[Transcribed page contents]
━━━━━━━━━━━━━━━━━━━━━━━━━━━━━━

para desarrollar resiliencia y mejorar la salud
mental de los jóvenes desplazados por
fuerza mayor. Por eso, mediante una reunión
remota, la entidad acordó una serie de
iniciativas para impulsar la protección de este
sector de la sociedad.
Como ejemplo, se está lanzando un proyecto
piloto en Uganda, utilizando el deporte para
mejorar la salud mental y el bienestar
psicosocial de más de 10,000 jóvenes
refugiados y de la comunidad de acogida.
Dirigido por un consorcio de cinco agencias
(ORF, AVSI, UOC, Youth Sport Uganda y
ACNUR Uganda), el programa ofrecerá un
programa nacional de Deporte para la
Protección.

━━━━━━━━━━━━━━━━━━━━━━━━━━━━━━

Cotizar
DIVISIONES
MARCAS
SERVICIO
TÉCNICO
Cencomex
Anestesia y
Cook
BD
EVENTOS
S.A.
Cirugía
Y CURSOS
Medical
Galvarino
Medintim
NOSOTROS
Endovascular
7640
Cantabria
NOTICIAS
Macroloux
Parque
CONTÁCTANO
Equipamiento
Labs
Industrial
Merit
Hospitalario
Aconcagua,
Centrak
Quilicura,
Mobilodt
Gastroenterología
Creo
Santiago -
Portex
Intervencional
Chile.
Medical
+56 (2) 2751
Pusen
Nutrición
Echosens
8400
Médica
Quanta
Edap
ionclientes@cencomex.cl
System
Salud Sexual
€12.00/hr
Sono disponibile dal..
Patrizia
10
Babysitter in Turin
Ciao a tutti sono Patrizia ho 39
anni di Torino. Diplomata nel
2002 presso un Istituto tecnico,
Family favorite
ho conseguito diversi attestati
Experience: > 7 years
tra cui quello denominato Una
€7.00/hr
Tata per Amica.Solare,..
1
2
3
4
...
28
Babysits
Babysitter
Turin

━━━━━━━━━━━━━━━━━━━━━━━━━━━━━━

Requirement —
All lines above with "para" in them should be returned.

Written response —
para desarrollar resiliencia y mejorar la salud
iniciativas para impulsar la protección de este
piloto en Uganda, utilizando el deporte para
programa nacional de Deporte para la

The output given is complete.